**Task brief**
Please print every record below exactly as it reads.

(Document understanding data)
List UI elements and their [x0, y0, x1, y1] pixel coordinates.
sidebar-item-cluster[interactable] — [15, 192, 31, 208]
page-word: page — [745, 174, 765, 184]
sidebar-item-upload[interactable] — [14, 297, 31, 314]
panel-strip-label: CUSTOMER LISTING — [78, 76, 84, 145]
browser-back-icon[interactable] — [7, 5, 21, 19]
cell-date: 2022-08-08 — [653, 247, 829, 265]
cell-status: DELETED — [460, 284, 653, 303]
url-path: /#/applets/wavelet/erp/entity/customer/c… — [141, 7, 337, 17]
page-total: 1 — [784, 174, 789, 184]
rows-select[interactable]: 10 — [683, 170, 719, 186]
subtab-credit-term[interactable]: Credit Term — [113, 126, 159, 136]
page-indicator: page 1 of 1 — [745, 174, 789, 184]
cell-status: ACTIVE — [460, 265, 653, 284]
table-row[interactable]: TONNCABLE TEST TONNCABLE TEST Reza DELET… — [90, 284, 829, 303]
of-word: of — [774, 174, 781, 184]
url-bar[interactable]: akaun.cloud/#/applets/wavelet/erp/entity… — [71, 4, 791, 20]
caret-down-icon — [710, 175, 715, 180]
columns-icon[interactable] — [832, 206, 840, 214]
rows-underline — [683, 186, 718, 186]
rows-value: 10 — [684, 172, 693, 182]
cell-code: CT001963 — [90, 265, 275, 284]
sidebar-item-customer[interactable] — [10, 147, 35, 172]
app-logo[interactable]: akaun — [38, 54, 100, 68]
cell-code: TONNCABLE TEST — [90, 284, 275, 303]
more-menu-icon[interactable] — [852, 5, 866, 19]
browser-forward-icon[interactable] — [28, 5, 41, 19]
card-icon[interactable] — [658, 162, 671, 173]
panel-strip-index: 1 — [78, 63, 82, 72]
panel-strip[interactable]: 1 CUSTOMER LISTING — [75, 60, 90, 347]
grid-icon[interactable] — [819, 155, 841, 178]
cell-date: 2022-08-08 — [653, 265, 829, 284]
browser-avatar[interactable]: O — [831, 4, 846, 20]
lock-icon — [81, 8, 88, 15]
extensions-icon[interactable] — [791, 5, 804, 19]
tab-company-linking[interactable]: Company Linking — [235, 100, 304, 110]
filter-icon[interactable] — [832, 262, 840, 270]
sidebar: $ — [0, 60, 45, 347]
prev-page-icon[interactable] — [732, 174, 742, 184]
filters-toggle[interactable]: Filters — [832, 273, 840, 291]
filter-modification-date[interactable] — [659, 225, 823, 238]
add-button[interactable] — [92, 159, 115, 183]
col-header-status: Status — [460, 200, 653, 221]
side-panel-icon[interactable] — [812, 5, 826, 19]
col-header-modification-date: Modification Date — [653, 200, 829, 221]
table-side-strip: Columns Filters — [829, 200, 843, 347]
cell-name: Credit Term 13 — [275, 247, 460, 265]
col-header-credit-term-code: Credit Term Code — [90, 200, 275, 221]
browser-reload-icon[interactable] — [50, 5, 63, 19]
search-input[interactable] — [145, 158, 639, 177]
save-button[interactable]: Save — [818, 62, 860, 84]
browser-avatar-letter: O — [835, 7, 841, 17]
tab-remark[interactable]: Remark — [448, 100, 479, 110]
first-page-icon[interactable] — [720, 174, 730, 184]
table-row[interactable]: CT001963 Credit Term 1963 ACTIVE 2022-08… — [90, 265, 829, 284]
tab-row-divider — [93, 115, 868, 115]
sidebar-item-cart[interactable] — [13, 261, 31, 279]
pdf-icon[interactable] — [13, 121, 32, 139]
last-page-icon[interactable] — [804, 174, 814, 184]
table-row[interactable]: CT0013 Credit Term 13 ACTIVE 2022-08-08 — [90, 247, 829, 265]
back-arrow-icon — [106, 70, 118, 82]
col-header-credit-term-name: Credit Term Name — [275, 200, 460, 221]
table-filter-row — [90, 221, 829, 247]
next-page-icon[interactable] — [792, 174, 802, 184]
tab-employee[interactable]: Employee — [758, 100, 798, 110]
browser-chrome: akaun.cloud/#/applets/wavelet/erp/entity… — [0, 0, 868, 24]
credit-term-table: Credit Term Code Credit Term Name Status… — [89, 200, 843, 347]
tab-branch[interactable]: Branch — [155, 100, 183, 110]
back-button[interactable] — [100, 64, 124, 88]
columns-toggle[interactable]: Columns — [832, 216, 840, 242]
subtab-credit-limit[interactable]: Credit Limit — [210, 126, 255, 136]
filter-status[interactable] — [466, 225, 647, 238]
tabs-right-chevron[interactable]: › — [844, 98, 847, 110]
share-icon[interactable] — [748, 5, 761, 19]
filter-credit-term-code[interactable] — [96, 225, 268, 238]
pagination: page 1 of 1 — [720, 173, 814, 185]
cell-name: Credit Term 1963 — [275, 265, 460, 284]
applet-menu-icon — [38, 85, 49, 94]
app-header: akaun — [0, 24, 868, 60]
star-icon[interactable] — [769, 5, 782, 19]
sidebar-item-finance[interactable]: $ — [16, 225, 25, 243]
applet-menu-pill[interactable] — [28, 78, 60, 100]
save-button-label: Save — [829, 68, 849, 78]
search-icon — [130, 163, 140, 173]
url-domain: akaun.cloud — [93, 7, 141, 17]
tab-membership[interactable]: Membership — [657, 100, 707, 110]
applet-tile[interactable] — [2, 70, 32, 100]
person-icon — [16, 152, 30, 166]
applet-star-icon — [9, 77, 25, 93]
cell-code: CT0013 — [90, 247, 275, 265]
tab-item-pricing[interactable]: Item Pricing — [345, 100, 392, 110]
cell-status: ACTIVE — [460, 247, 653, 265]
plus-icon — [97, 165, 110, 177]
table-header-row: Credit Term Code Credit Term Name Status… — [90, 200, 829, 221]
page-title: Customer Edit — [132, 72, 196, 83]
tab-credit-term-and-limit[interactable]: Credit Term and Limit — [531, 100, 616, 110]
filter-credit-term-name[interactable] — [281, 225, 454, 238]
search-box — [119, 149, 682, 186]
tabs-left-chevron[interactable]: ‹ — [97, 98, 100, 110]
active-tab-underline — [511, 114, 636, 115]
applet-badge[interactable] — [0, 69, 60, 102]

**Finished exercise**
List UI elements and their [x0, y0, x1, y1] pixel coordinates.
sidebar-item-cluster[interactable] — [15, 192, 31, 208]
page-word: page — [745, 174, 765, 184]
sidebar-item-upload[interactable] — [14, 297, 31, 314]
panel-strip-label: CUSTOMER LISTING — [78, 76, 84, 145]
browser-back-icon[interactable] — [7, 5, 21, 19]
cell-date: 2022-08-08 — [653, 247, 829, 265]
cell-status: DELETED — [460, 284, 653, 303]
url-path: /#/applets/wavelet/erp/entity/customer/c… — [141, 7, 337, 17]
page-total: 1 — [784, 174, 789, 184]
rows-select[interactable]: 10 — [683, 170, 719, 186]
subtab-credit-term[interactable]: Credit Term — [113, 126, 159, 136]
page-indicator: page 1 of 1 — [745, 174, 789, 184]
cell-status: ACTIVE — [460, 265, 653, 284]
table-row[interactable]: TONNCABLE TEST TONNCABLE TEST Reza DELET… — [90, 284, 829, 303]
of-word: of — [774, 174, 781, 184]
url-bar[interactable]: akaun.cloud/#/applets/wavelet/erp/entity… — [71, 4, 791, 20]
caret-down-icon — [710, 175, 715, 180]
columns-icon[interactable] — [832, 206, 840, 214]
rows-underline — [683, 186, 718, 186]
rows-value: 10 — [684, 172, 693, 182]
cell-code: CT001963 — [90, 265, 275, 284]
sidebar-item-customer[interactable] — [10, 147, 35, 172]
app-logo[interactable]: akaun — [38, 54, 100, 68]
cell-code: TONNCABLE TEST — [90, 284, 275, 303]
more-menu-icon[interactable] — [852, 5, 866, 19]
browser-forward-icon[interactable] — [28, 5, 41, 19]
card-icon[interactable] — [658, 162, 671, 173]
panel-strip-index: 1 — [78, 63, 82, 72]
panel-strip[interactable]: 1 CUSTOMER LISTING — [75, 60, 90, 347]
grid-icon[interactable] — [819, 155, 841, 178]
cell-date: 2022-08-08 — [653, 265, 829, 284]
browser-avatar[interactable]: O — [831, 4, 846, 20]
lock-icon — [81, 8, 88, 15]
extensions-icon[interactable] — [791, 5, 804, 19]
tab-company-linking[interactable]: Company Linking — [235, 100, 304, 110]
filter-icon[interactable] — [832, 262, 840, 270]
sidebar: $ — [0, 60, 45, 347]
prev-page-icon[interactable] — [732, 174, 742, 184]
filters-toggle[interactable]: Filters — [832, 273, 840, 291]
filter-modification-date[interactable] — [659, 225, 823, 238]
add-button[interactable] — [92, 159, 115, 183]
col-header-status: Status — [460, 200, 653, 221]
side-panel-icon[interactable] — [812, 5, 826, 19]
col-header-modification-date: Modification Date — [653, 200, 829, 221]
table-side-strip: Columns Filters — [829, 200, 843, 347]
cell-name: Credit Term 13 — [275, 247, 460, 265]
col-header-credit-term-code: Credit Term Code — [90, 200, 275, 221]
browser-reload-icon[interactable] — [50, 5, 63, 19]
search-input[interactable] — [145, 158, 639, 177]
save-button[interactable]: Save — [818, 62, 860, 84]
browser-avatar-letter: O — [835, 7, 841, 17]
tab-remark[interactable]: Remark — [448, 100, 479, 110]
first-page-icon[interactable] — [720, 174, 730, 184]
table-row[interactable]: CT001963 Credit Term 1963 ACTIVE 2022-08… — [90, 265, 829, 284]
tab-row-divider — [93, 115, 868, 115]
sidebar-item-cart[interactable] — [13, 261, 31, 279]
pdf-icon[interactable] — [13, 121, 32, 139]
last-page-icon[interactable] — [804, 174, 814, 184]
table-row[interactable]: CT0013 Credit Term 13 ACTIVE 2022-08-08 — [90, 247, 829, 265]
back-arrow-icon — [106, 70, 118, 82]
col-header-credit-term-name: Credit Term Name — [275, 200, 460, 221]
table-filter-row — [90, 221, 829, 247]
next-page-icon[interactable] — [792, 174, 802, 184]
tab-employee[interactable]: Employee — [758, 100, 798, 110]
browser-chrome: akaun.cloud/#/applets/wavelet/erp/entity… — [0, 0, 868, 24]
credit-term-table: Credit Term Code Credit Term Name Status… — [89, 200, 843, 347]
tab-branch[interactable]: Branch — [155, 100, 183, 110]
back-button[interactable] — [100, 64, 124, 88]
columns-toggle[interactable]: Columns — [832, 216, 840, 242]
subtab-credit-limit[interactable]: Credit Limit — [210, 126, 255, 136]
filter-status[interactable] — [466, 225, 647, 238]
tabs-right-chevron[interactable]: › — [844, 98, 847, 110]
share-icon[interactable] — [748, 5, 761, 19]
filter-credit-term-code[interactable] — [96, 225, 268, 238]
pagination: page 1 of 1 — [720, 173, 814, 185]
cell-name: Credit Term 1963 — [275, 265, 460, 284]
applet-menu-icon — [38, 85, 49, 94]
app-header: akaun — [0, 24, 868, 60]
star-icon[interactable] — [769, 5, 782, 19]
sidebar-item-finance[interactable]: $ — [16, 225, 25, 243]
applet-menu-pill[interactable] — [28, 78, 60, 100]
save-button-label: Save — [829, 68, 849, 78]
search-icon — [130, 163, 140, 173]
url-domain: akaun.cloud — [93, 7, 141, 17]
tab-membership[interactable]: Membership — [657, 100, 707, 110]
applet-tile[interactable] — [2, 70, 32, 100]
person-icon — [16, 152, 30, 166]
applet-star-icon — [9, 77, 25, 93]
cell-code: CT0013 — [90, 247, 275, 265]
tab-item-pricing[interactable]: Item Pricing — [345, 100, 392, 110]
cell-status: ACTIVE — [460, 247, 653, 265]
plus-icon — [97, 165, 110, 177]
table-header-row: Credit Term Code Credit Term Name Status… — [90, 200, 829, 221]
page-title: Customer Edit — [132, 72, 196, 83]
tab-credit-term-and-limit[interactable]: Credit Term and Limit — [531, 100, 616, 110]
filter-credit-term-name[interactable] — [281, 225, 454, 238]
search-box — [119, 149, 682, 186]
tabs-left-chevron[interactable]: ‹ — [97, 98, 100, 110]
active-tab-underline — [511, 114, 636, 115]
applet-badge[interactable] — [0, 69, 60, 102]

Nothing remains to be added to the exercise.